## TASK TO COMPLETE
Below are some records; output all of them exactly.

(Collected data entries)
# # # #

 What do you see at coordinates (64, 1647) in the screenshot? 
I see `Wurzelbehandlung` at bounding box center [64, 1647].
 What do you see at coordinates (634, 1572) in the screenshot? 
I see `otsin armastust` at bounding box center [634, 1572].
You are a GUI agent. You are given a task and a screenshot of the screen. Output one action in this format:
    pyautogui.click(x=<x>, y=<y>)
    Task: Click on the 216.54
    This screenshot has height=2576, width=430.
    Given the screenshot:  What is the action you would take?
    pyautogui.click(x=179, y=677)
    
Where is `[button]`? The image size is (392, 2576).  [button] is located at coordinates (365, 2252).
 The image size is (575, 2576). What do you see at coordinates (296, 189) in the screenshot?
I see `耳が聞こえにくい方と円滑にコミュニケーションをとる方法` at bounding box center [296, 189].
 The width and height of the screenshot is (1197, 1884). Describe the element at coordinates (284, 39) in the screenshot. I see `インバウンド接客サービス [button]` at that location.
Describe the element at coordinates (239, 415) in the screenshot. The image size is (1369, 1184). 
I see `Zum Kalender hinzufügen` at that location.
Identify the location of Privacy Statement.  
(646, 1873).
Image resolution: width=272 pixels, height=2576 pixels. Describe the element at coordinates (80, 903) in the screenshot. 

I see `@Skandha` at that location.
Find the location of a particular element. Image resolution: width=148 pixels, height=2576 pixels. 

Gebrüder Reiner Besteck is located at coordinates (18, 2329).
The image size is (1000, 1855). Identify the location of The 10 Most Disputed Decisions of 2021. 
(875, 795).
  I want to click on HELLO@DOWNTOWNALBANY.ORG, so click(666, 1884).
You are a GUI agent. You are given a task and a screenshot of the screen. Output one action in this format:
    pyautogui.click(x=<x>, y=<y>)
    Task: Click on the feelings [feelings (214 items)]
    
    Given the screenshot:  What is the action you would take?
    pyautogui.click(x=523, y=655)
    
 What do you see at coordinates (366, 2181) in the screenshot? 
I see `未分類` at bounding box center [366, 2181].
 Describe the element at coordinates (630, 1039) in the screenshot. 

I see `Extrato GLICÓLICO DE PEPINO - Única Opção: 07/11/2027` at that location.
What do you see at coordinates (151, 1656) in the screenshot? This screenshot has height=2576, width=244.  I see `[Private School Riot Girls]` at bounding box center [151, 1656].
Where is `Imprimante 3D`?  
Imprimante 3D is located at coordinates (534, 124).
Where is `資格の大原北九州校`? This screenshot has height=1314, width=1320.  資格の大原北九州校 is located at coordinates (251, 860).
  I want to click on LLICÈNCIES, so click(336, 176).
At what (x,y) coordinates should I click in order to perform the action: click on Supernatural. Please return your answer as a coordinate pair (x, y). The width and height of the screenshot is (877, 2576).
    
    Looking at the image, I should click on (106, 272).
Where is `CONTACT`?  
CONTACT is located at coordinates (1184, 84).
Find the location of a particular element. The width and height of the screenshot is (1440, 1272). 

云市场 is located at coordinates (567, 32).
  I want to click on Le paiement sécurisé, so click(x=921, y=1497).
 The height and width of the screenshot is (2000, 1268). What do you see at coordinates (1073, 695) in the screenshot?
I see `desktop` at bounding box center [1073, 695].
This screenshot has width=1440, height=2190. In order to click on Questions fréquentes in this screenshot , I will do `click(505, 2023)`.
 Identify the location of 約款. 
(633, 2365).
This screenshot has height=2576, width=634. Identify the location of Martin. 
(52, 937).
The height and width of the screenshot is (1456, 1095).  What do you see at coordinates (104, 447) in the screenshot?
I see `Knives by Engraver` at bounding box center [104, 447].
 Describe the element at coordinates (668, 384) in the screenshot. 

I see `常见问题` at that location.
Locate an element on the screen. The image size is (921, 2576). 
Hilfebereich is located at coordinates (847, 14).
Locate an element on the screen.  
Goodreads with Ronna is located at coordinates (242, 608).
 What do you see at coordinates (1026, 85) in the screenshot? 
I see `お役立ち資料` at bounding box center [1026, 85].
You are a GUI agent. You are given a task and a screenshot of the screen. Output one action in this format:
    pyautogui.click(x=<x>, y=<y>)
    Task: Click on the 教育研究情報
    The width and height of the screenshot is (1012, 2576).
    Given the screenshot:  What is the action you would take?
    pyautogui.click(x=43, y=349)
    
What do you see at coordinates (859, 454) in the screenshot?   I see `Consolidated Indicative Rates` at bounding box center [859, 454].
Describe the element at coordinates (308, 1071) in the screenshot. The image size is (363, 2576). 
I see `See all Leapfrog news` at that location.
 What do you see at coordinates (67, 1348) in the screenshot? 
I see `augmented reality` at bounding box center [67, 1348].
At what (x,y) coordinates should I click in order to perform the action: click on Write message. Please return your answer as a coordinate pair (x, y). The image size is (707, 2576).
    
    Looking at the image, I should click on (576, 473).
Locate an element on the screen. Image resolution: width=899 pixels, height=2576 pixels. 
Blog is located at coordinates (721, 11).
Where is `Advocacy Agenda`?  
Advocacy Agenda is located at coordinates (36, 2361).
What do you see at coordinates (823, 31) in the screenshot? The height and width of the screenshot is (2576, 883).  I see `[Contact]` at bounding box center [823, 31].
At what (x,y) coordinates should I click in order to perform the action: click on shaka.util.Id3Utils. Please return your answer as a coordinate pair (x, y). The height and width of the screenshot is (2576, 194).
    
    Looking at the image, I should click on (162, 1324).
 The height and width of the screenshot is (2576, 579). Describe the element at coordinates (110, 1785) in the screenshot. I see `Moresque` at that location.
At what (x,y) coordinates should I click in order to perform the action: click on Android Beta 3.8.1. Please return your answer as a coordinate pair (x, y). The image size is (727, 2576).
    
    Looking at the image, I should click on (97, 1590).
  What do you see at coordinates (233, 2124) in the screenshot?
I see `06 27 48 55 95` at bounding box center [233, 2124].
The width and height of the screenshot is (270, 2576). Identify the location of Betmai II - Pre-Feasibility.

# # # #

## RESPONSE BOX
 What do you see at coordinates (64, 1647) in the screenshot? 
I see `Wurzelbehandlung` at bounding box center [64, 1647].
 What do you see at coordinates (634, 1572) in the screenshot? 
I see `otsin armastust` at bounding box center [634, 1572].
You are a GUI agent. You are given a task and a screenshot of the screen. Output one action in this format:
    pyautogui.click(x=<x>, y=<y>)
    Task: Click on the 216.54
    This screenshot has height=2576, width=430.
    Given the screenshot:  What is the action you would take?
    pyautogui.click(x=179, y=677)
    
Where is `[button]`? The image size is (392, 2576).  [button] is located at coordinates (365, 2252).
 The image size is (575, 2576). What do you see at coordinates (296, 189) in the screenshot?
I see `耳が聞こえにくい方と円滑にコミュニケーションをとる方法` at bounding box center [296, 189].
 The width and height of the screenshot is (1197, 1884). Describe the element at coordinates (284, 39) in the screenshot. I see `インバウンド接客サービス [button]` at that location.
Describe the element at coordinates (239, 415) in the screenshot. The image size is (1369, 1184). 
I see `Zum Kalender hinzufügen` at that location.
Identify the location of Privacy Statement.  
(646, 1873).
Image resolution: width=272 pixels, height=2576 pixels. Describe the element at coordinates (80, 903) in the screenshot. 

I see `@Skandha` at that location.
Find the location of a particular element. Image resolution: width=148 pixels, height=2576 pixels. 

Gebrüder Reiner Besteck is located at coordinates (18, 2329).
The image size is (1000, 1855). Identify the location of The 10 Most Disputed Decisions of 2021. 
(875, 795).
  I want to click on HELLO@DOWNTOWNALBANY.ORG, so click(666, 1884).
You are a GUI agent. You are given a task and a screenshot of the screen. Output one action in this format:
    pyautogui.click(x=<x>, y=<y>)
    Task: Click on the feelings [feelings (214 items)]
    
    Given the screenshot:  What is the action you would take?
    pyautogui.click(x=523, y=655)
    
 What do you see at coordinates (366, 2181) in the screenshot? 
I see `未分類` at bounding box center [366, 2181].
 Describe the element at coordinates (630, 1039) in the screenshot. 

I see `Extrato GLICÓLICO DE PEPINO - Única Opção: 07/11/2027` at that location.
What do you see at coordinates (151, 1656) in the screenshot? This screenshot has height=2576, width=244.  I see `[Private School Riot Girls]` at bounding box center [151, 1656].
Where is `Imprimante 3D`?  
Imprimante 3D is located at coordinates (534, 124).
Where is `資格の大原北九州校`? This screenshot has height=1314, width=1320.  資格の大原北九州校 is located at coordinates (251, 860).
  I want to click on LLICÈNCIES, so click(336, 176).
At what (x,y) coordinates should I click in order to perform the action: click on Supernatural. Please return your answer as a coordinate pair (x, y). The width and height of the screenshot is (877, 2576).
    
    Looking at the image, I should click on (106, 272).
Where is `CONTACT`?  
CONTACT is located at coordinates (1184, 84).
Find the location of a particular element. The width and height of the screenshot is (1440, 1272). 

云市场 is located at coordinates (567, 32).
  I want to click on Le paiement sécurisé, so click(x=921, y=1497).
 The height and width of the screenshot is (2000, 1268). What do you see at coordinates (1073, 695) in the screenshot?
I see `desktop` at bounding box center [1073, 695].
This screenshot has width=1440, height=2190. In order to click on Questions fréquentes in this screenshot , I will do `click(505, 2023)`.
 Identify the location of 約款. 
(633, 2365).
This screenshot has height=2576, width=634. Identify the location of Martin. 
(52, 937).
The height and width of the screenshot is (1456, 1095).  What do you see at coordinates (104, 447) in the screenshot?
I see `Knives by Engraver` at bounding box center [104, 447].
 Describe the element at coordinates (668, 384) in the screenshot. 

I see `常见问题` at that location.
Locate an element on the screen. The image size is (921, 2576). 
Hilfebereich is located at coordinates (847, 14).
Locate an element on the screen.  
Goodreads with Ronna is located at coordinates (242, 608).
 What do you see at coordinates (1026, 85) in the screenshot? 
I see `お役立ち資料` at bounding box center [1026, 85].
You are a GUI agent. You are given a task and a screenshot of the screen. Output one action in this format:
    pyautogui.click(x=<x>, y=<y>)
    Task: Click on the 教育研究情報
    The width and height of the screenshot is (1012, 2576).
    Given the screenshot:  What is the action you would take?
    pyautogui.click(x=43, y=349)
    
What do you see at coordinates (859, 454) in the screenshot?   I see `Consolidated Indicative Rates` at bounding box center [859, 454].
Describe the element at coordinates (308, 1071) in the screenshot. The image size is (363, 2576). 
I see `See all Leapfrog news` at that location.
 What do you see at coordinates (67, 1348) in the screenshot? 
I see `augmented reality` at bounding box center [67, 1348].
At what (x,y) coordinates should I click in order to perform the action: click on Write message. Please return your answer as a coordinate pair (x, y). The image size is (707, 2576).
    
    Looking at the image, I should click on (576, 473).
Locate an element on the screen. Image resolution: width=899 pixels, height=2576 pixels. 
Blog is located at coordinates (721, 11).
Where is `Advocacy Agenda`?  
Advocacy Agenda is located at coordinates (36, 2361).
What do you see at coordinates (823, 31) in the screenshot? The height and width of the screenshot is (2576, 883).  I see `[Contact]` at bounding box center [823, 31].
At what (x,y) coordinates should I click in order to perform the action: click on shaka.util.Id3Utils. Please return your answer as a coordinate pair (x, y). The height and width of the screenshot is (2576, 194).
    
    Looking at the image, I should click on (162, 1324).
 The height and width of the screenshot is (2576, 579). Describe the element at coordinates (110, 1785) in the screenshot. I see `Moresque` at that location.
At what (x,y) coordinates should I click in order to perform the action: click on Android Beta 3.8.1. Please return your answer as a coordinate pair (x, y). The image size is (727, 2576).
    
    Looking at the image, I should click on (97, 1590).
  What do you see at coordinates (233, 2124) in the screenshot?
I see `06 27 48 55 95` at bounding box center [233, 2124].
The width and height of the screenshot is (270, 2576). Identify the location of Betmai II - Pre-Feasibility.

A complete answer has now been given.